%%

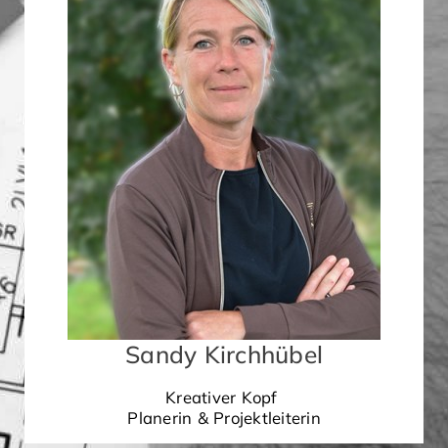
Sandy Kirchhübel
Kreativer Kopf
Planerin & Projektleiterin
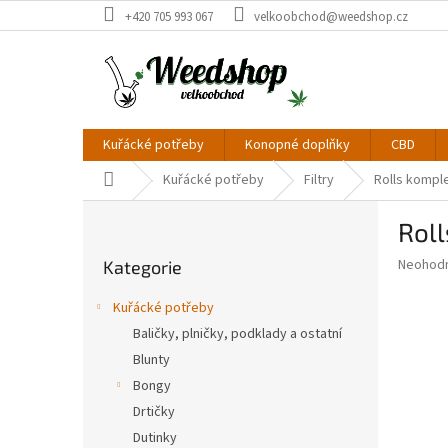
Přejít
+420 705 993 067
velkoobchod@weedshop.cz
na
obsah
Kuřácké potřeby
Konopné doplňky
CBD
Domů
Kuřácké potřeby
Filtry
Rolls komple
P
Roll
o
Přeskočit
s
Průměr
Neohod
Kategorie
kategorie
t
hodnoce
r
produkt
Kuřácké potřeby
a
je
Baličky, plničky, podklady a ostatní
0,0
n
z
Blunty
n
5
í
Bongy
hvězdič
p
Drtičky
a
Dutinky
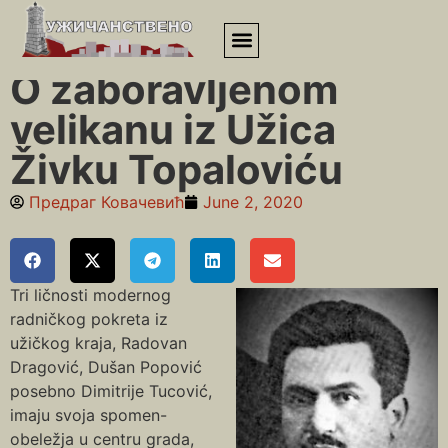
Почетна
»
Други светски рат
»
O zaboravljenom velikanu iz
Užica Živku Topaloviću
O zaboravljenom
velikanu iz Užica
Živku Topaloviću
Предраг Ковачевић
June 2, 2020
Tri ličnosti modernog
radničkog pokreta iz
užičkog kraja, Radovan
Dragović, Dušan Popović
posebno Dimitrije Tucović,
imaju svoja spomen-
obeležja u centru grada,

%%

The material should be duplicated word for word, with no images included.

Sandy Kirchhübel
Kreativer Kopf
Planerin & Projektleiterin
Přejít
+420 705 993 067
velkoobchod@weedshop.cz
na
obsah
Kuřácké potřeby
Konopné doplňky
CBD
Domů
Kuřácké potřeby
Filtry
Rolls komple
P
Roll
o
Přeskočit
s
Průměr
Neohod
Kategorie
kategorie
t
hodnoce
r
produkt
Kuřácké potřeby
a
je
Baličky, plničky, podklady a ostatní
0,0
n
z
Blunty
n
5
í
Bongy
hvězdič
p
Drtičky
a
Dutinky
Почетна
»
Други светски рат
»
O zaboravljenom velikanu iz
Užica Živku Topaloviću
O zaboravljenom
velikanu iz Užica
Živku Topaloviću
Предраг Ковачевић
June 2, 2020
Tri ličnosti modernog
radničkog pokreta iz
užičkog kraja, Radovan
Dragović, Dušan Popović
posebno Dimitrije Tucović,
imaju svoja spomen-
obeležja u centru grada,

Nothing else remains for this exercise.